** Record excerpts **

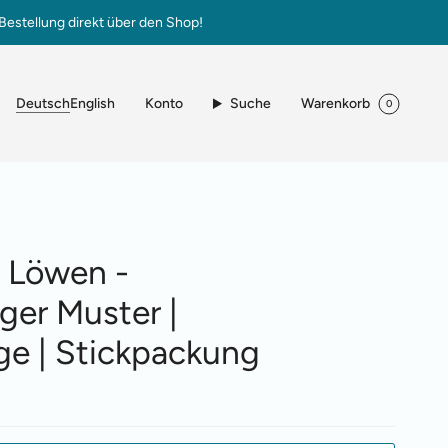
Bestellung direkt über den Shop!
Sprache
Konto
Suche
Warenkorb
Deutsch
English
0
t Löwen -
ger Muster |
ge | Stickpackung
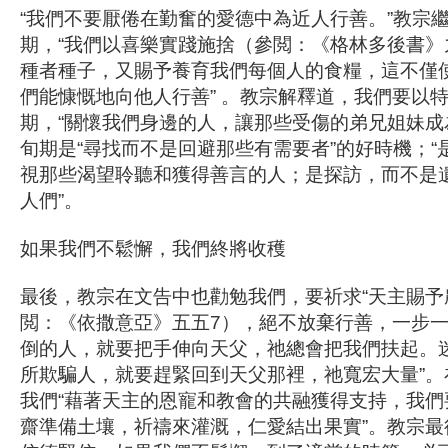
“我們不要厭倦在勤奮的愛德中為近人行善。”教宗
期，“我們以喜樂實踐施捨（參閲：《格林多後書》九
種者種子，又賜予養育我們每個人的食糧，這不僅
們能慷慨地向他人行善” 。教宗解釋道，我們要以
期，“關懷我們身邊的人，讓那些受傷的弟兄姐妹成
旬期是“尋找而不是回避那些有需要者”的好時機；“
視那些渴望聆聽和獲得善言的人；是探訪，而不是
人們”。
如果我們不鬆懈，我們終將收穫
最後，教宗在文告中也勸勉我們，要祈求“天主賜予
閲：《依撒意亞》五五7），絕不放棄行善，一步一
倒的人，就要把手伸向天父，祂總會把我們扶起。
所欺騙人，就要趕緊回到天父那裡，祂寬宏大量”。
我們“藉著天主的恩寵和教會的共融獲得支持，我們
齋準備土壤，祈禱來灌溉，仁愛結出果實”。教宗最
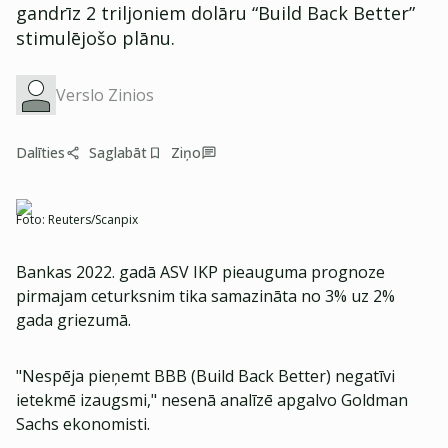
gandrīz 2 triljoniem dolāru “Build Back Better”
stimulējošo plānu.
Verslo Zinios
Dalīties
Saglabāt
Ziņo
Foto:
Reuters/Scanpix
Bankas 2022. gadā ASV IKP pieauguma prognoze
pirmajam ceturksnim tika samazināta no 3% uz 2%
gada griezumā.
"Nespēja pieņemt BBB (Build Back Better) negatīvi
ietekmē izaugsmi," nesenā analīzē apgalvo Goldman
Sachs ekonomisti.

** Task objective **
As you read the records above, find each line that contains "Build" and copy it.

** Problem solution **
gandrīz 2 triljoniem dolāru “Build Back Better”
"Nespēja pieņemt BBB (Build Back Better) negatīvi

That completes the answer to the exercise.